▶ **Dataset entries**
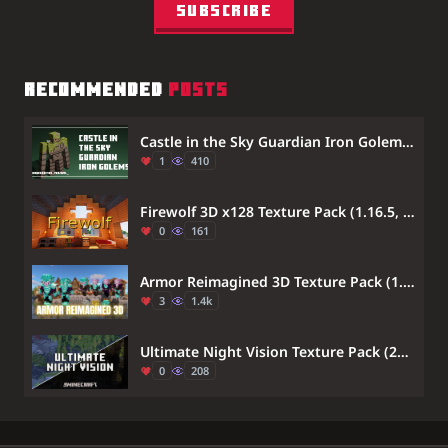
Subscribe
RECOMMENDED
POSTS
Castle in the Sky Guardian Iron Golems Texture Pack (1.21) – MCPE/Bedrock
1
410
Firewolf 3D x128 Texture Pack (1.16.5, 1.12.2) – MCPE/Bedrock
0
161
Armor Reimagined 3D Texture Pack (1.21, 1.20) – MCPE/Bedrock
3
1.4k
Ultimate Night Vision Texture Pack (26.x, 1.21) – Clear Vision Without Potions
0
208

▶ **Problem to solve**
Without any of the pictures, set the entries down again exactly as written.

▶ **Written response**
Subscribe
RECOMMENDED
POSTS
Castle in the Sky Guardian Iron Golems Texture Pack (1.21) – MCPE/Bedrock
1
410
Firewolf 3D x128 Texture Pack (1.16.5, 1.12.2) – MCPE/Bedrock
0
161
Armor Reimagined 3D Texture Pack (1.21, 1.20) – MCPE/Bedrock
3
1.4k
Ultimate Night Vision Texture Pack (26.x, 1.21) – Clear Vision Without Potions
0
208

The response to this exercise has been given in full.